- **Task prompt**: Give back exactly the first lines of the entries below, through the line with "https://parkdrive.ua/cars/bu".

- **Records drawn from a dataset**:
*-*-*
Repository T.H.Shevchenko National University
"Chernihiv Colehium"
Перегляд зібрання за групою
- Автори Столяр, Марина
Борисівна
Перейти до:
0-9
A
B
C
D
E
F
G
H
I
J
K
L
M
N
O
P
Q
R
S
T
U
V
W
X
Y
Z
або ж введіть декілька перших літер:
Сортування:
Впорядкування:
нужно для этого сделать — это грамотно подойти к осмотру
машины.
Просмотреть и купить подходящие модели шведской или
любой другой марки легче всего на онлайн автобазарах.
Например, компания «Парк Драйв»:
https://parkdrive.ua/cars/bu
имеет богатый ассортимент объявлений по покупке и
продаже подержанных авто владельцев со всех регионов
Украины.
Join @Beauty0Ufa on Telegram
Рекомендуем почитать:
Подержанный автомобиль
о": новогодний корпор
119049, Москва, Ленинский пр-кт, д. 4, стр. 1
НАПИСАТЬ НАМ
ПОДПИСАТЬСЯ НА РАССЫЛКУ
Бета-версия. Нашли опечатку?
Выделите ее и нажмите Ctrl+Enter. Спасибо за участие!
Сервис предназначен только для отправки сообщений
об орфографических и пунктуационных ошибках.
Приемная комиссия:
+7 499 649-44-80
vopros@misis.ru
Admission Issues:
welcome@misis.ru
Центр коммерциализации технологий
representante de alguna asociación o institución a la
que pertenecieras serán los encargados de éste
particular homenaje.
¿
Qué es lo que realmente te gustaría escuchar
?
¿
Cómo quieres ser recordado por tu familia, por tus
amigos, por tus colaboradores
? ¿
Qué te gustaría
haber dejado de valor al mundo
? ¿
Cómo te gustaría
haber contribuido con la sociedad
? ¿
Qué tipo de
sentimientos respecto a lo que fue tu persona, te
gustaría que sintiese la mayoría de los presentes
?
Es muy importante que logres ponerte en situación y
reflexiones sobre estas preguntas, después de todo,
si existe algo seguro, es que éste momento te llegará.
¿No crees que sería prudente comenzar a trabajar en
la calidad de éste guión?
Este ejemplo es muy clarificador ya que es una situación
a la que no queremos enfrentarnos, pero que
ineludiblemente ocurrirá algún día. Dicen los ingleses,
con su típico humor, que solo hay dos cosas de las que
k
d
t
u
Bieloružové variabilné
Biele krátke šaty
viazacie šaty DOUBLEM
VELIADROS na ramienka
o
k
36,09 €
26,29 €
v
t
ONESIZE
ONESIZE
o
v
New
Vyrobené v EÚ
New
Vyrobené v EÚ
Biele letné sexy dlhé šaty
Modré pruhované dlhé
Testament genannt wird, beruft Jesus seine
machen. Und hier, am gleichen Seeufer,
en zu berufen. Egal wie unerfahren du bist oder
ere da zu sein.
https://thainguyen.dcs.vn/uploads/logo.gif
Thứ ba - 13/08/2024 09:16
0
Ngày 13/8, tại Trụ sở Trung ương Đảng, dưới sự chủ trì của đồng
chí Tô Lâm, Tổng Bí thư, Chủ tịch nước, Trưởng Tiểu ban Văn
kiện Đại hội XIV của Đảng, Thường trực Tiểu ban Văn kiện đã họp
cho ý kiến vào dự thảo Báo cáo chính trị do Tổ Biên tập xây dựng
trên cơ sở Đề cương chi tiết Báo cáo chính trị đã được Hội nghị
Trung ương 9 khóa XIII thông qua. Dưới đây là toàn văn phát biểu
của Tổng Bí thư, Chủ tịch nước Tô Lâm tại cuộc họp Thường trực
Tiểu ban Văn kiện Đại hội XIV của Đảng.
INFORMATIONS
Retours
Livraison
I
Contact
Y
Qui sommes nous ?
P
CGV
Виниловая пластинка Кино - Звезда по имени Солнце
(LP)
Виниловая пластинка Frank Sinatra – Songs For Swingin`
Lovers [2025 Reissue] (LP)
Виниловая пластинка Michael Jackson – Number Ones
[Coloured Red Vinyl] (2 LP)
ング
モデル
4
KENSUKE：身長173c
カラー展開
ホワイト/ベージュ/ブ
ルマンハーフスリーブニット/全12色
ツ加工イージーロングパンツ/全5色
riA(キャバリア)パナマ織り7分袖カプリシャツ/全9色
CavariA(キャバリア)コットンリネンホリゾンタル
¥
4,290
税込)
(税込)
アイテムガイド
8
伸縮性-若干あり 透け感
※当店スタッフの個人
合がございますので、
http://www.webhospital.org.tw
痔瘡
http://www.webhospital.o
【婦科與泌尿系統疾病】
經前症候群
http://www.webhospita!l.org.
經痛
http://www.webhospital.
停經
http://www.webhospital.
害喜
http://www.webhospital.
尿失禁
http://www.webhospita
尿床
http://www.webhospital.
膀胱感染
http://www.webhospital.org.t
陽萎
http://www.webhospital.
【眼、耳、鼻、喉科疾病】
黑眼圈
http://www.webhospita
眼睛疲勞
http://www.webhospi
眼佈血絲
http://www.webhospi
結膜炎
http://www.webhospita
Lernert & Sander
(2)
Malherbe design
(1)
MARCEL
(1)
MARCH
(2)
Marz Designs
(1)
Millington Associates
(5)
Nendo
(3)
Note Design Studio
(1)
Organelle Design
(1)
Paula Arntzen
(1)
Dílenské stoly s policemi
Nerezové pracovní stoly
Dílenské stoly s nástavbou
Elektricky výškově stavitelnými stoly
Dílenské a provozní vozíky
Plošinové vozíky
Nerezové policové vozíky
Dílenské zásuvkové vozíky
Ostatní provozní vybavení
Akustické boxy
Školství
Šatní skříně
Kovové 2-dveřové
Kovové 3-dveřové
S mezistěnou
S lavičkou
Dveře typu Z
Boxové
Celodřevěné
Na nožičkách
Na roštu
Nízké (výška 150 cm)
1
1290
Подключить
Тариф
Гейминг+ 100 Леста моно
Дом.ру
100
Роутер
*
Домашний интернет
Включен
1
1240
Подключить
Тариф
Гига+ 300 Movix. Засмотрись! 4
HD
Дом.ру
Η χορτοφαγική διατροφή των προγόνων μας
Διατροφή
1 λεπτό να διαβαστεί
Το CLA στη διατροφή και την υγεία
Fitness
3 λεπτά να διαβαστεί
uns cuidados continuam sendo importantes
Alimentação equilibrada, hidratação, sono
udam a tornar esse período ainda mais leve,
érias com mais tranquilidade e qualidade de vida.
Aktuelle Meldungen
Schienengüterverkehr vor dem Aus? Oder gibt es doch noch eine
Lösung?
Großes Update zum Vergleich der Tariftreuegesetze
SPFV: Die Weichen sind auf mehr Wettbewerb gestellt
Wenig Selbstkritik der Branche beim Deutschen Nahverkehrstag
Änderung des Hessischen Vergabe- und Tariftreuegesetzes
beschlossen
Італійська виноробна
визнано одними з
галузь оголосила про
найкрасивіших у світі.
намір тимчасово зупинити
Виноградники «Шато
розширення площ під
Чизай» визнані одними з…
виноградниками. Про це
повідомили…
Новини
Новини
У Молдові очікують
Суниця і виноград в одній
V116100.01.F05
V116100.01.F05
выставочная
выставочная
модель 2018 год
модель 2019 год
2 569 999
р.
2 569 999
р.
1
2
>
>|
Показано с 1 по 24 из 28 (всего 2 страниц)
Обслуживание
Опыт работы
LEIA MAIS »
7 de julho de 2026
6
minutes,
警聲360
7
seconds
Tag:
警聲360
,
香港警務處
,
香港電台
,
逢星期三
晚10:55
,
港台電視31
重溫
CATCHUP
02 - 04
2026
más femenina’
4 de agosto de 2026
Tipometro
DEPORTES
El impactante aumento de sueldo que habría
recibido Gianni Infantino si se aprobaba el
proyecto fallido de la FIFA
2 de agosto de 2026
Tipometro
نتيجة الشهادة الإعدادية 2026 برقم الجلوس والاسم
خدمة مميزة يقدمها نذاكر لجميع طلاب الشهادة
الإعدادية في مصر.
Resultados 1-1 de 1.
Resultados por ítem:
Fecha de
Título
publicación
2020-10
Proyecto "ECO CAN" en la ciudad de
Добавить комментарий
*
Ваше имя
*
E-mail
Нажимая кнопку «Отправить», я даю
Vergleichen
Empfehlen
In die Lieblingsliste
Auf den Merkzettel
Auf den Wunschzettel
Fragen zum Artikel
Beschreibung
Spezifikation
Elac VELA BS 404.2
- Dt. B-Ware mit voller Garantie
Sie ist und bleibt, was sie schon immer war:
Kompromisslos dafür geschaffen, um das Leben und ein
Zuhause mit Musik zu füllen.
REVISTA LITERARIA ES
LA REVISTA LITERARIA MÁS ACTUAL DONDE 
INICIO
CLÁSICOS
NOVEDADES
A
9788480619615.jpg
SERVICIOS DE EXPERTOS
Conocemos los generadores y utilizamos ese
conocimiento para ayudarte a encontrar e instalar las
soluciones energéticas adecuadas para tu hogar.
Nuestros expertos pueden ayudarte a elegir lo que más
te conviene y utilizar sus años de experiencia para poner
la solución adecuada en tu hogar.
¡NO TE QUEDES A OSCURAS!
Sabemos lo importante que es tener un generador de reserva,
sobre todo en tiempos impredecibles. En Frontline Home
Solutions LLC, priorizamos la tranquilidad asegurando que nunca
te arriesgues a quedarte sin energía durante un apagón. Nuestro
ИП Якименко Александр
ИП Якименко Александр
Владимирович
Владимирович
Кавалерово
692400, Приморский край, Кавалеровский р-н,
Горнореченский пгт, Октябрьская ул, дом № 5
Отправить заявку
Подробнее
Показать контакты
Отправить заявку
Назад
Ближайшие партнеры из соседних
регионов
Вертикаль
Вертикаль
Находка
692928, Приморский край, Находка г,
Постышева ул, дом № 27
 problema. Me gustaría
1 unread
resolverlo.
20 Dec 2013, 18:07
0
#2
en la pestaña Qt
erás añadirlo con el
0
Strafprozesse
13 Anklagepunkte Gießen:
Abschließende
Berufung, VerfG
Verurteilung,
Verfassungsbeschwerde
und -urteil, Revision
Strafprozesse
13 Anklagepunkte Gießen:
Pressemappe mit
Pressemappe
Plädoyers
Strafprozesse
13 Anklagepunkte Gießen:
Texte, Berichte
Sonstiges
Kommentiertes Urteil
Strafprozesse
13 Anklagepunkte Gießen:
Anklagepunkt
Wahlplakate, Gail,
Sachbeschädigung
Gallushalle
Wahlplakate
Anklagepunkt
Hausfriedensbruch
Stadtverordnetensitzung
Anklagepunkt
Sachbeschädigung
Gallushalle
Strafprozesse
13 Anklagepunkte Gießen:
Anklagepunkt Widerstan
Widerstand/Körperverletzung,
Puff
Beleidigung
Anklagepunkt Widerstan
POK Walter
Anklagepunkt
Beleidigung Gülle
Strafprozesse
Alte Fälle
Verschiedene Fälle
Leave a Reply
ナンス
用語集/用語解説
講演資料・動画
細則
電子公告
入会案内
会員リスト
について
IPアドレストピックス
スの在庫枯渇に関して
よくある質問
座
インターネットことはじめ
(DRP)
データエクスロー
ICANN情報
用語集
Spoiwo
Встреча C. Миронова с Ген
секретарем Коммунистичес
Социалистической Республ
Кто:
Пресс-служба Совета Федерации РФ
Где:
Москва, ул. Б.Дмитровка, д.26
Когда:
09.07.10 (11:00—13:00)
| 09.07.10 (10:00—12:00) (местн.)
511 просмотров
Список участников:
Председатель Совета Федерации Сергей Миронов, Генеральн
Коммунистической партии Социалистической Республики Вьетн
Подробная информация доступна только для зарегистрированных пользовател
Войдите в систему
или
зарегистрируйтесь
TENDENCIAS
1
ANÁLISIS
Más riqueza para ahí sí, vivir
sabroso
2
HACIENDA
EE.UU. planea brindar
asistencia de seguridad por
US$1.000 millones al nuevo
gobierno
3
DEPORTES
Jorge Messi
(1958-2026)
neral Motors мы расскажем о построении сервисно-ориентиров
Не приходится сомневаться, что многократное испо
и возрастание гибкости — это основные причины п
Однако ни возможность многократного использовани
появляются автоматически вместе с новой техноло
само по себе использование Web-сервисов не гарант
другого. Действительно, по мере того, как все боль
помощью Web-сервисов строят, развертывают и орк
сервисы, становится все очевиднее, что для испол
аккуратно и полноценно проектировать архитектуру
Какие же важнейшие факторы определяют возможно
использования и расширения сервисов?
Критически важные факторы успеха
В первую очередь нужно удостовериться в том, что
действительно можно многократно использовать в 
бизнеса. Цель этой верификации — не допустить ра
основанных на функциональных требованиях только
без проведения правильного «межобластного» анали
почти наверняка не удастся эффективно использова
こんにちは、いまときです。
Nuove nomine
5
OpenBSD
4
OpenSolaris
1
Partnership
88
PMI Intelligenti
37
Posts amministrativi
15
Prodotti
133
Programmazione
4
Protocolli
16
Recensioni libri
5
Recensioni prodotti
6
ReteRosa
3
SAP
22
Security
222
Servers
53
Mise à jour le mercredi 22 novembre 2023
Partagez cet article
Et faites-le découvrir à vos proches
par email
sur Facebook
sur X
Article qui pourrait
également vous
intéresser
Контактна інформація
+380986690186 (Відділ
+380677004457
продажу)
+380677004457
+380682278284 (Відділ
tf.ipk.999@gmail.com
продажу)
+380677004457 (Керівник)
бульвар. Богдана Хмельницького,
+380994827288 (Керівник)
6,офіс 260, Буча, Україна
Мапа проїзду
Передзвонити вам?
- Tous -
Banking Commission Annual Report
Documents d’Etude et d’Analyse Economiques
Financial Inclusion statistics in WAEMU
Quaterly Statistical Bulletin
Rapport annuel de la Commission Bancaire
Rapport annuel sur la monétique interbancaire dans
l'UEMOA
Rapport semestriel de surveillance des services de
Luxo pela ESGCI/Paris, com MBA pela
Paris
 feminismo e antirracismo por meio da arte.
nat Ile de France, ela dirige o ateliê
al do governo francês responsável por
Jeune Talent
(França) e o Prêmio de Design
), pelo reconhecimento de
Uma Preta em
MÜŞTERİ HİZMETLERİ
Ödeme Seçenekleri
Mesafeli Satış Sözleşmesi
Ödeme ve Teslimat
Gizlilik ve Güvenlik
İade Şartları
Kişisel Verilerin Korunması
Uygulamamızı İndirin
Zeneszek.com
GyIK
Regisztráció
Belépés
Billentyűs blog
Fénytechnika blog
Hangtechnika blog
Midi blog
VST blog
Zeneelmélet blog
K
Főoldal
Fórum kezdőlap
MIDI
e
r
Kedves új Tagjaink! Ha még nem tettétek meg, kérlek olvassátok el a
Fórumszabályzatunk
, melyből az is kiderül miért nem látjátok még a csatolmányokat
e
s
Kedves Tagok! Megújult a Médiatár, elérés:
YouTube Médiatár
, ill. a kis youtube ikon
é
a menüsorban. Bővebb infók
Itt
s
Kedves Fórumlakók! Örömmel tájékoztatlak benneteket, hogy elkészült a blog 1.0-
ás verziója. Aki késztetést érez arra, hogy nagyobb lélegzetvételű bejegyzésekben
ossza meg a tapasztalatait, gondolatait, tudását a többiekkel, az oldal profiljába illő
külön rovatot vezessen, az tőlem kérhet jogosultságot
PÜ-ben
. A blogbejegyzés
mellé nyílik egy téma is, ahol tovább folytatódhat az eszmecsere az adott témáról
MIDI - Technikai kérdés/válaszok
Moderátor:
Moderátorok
*-*-*
- **Solution for this task**:
Repository T.H.Shevchenko National University
"Chernihiv Colehium"
Перегляд зібрання за групою
- Автори Столяр, Марина
Борисівна
Перейти до:
0-9
A
B
C
D
E
F
G
H
I
J
K
L
M
N
O
P
Q
R
S
T
U
V
W
X
Y
Z
або ж введіть декілька перших літер:
Сортування:
Впорядкування:
нужно для этого сделать — это грамотно подойти к осмотру
машины.
Просмотреть и купить подходящие модели шведской или
любой другой марки легче всего на онлайн автобазарах.
Например, компания «Парк Драйв»:
https://parkdrive.ua/cars/bu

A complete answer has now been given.